Monday, September 23, 2024

Garbage, "Version 2", why?

I generally enjoy reading the Pitchfork Review.  I enjoy the concept -- in general, it's a deep dive into an album that was underappreciated in its time.  I can also respect the use of creative license by building up an album into something greater than it was, after all, that's what hooks the reader and gets them invested in songs or artists they may not be too familiar with.  But on one hand, there's mild exaggeration and overreach to drive home a point, and on the other hand, there's this ludicrous review of Garbage's second album by Sadie Sartini Garner.  

The first few paragraphs are devoted to woefully overheated prose about the purported trailblazing greatness of Shirley Manson, falling somewhere between a publicists' cry for attention and fanfic-lite.  "Female fronted rock band" was a tired cliche by the time Garbage hit the scene, smart and engaging women leading male-dominated bands was well understood and completely accepted by all.  Manson wasn't the least bit more interesting than anyone else, she was merely more successful than most.  Let's move on, because that's the least of this article's problems.  

The article then struggled to attribute an iota of originality to Garbage.  They were one of the most derivative major bands of the 90's!  Garner even lists all the bands whose ideas they lifted, albeit in an offhandedly vague way, e.g. "Curve had already bridged the worlds of shoegaze and UK club music".  Garbage's entire act -- their sound, image, and attitude -- was a near carbon copy of Curve, and everybody who listened to Curve in the 90's knew it! 

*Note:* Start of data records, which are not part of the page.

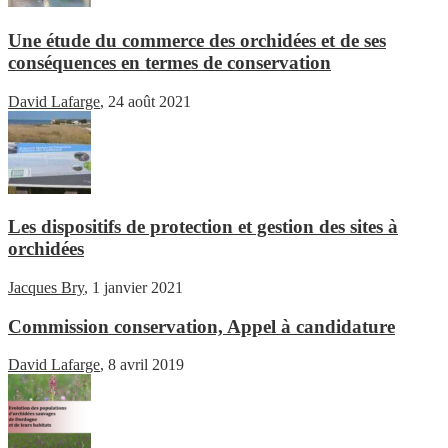
Une étude du commerce des orchidées et de ses
conséquences en termes de conservation
David Lafarge
,
24 août 2021
Les dispositifs de protection et gestion des sites à
orchidées
Jacques Bry
,
1 janvier 2021
Commission conservation, Appel à candidature
David Lafarge
,
8 avril 2019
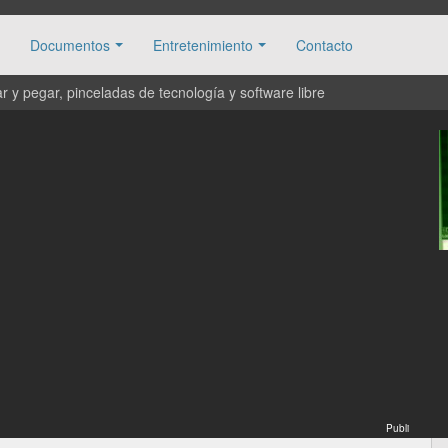
Documentos
Entretenimiento
Contacto
 y pegar, pinceladas de tecnología y software libre
Publi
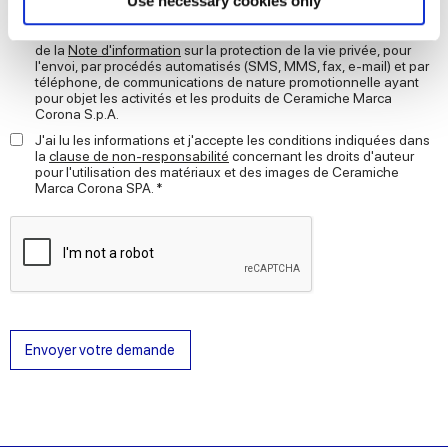
Use necessary cookies only
JE CONSENS au traitement de mes données à caractère
and set your preferences in the
details section
.
personnel pour les finalités de prospection, en vertu de la lettre D)
de la
Note d'information
sur la protection de la vie privée, pour
l'envoi, par procédés automatisés (SMS, MMS, fax, e-mail) et par
We use cookies to personalise content and ads, to
téléphone, de communications de nature promotionnelle ayant
provide social media features and to analyse our traffic.
pour objet les activités et les produits de Ceramiche Marca
Corona S.p.A.
We also share information about your use of our site with
J'ai lu les informations et j'accepte les conditions indiquées dans
our social media, advertising and analytics partners who
la
clause de non-responsabilité
concernant les droits d'auteur
may combine it with other information that you’ve
pour l'utilisation des matériaux et des images de Ceramiche
Marca Corona SPA. *
provided to them or that they’ve collected from your use
of their services.
Envoyer votre demande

Then there's this howler, "No band did more to shape the techno-utopian vibes of Y2K than Garbage did with Version 2.0."  Even by the logic presented in this article, that sentence is nonsensical.  The final two paragraphs are about Garbage's rapid descent into irrelevance just two years later.  They shaped the future, but when the future arrived (a whopping 24 months later?!) they were unwelcome in it?  Garner tries to write a weepy ending by blaming other bands for overtaking Garbage and stealing the future out from under their noses.  No, Garbage were copycatting poseurs who sold millions of CDs by successfully marketing the ideas of other, better bands, and when their narrow window of commercial opportunity closed, they were done.  They were overtaken by fresher, hungrier bands that sounded different than them.  Everyone got what they deserved.  As for the "techno-utopian Y2K" vibes, it's almost as if dance-rock hybrids with a dash of end of the millennium uncertainty wasn't being peddled by ... just about every rock band that dabbled in electronica from 1997 onward.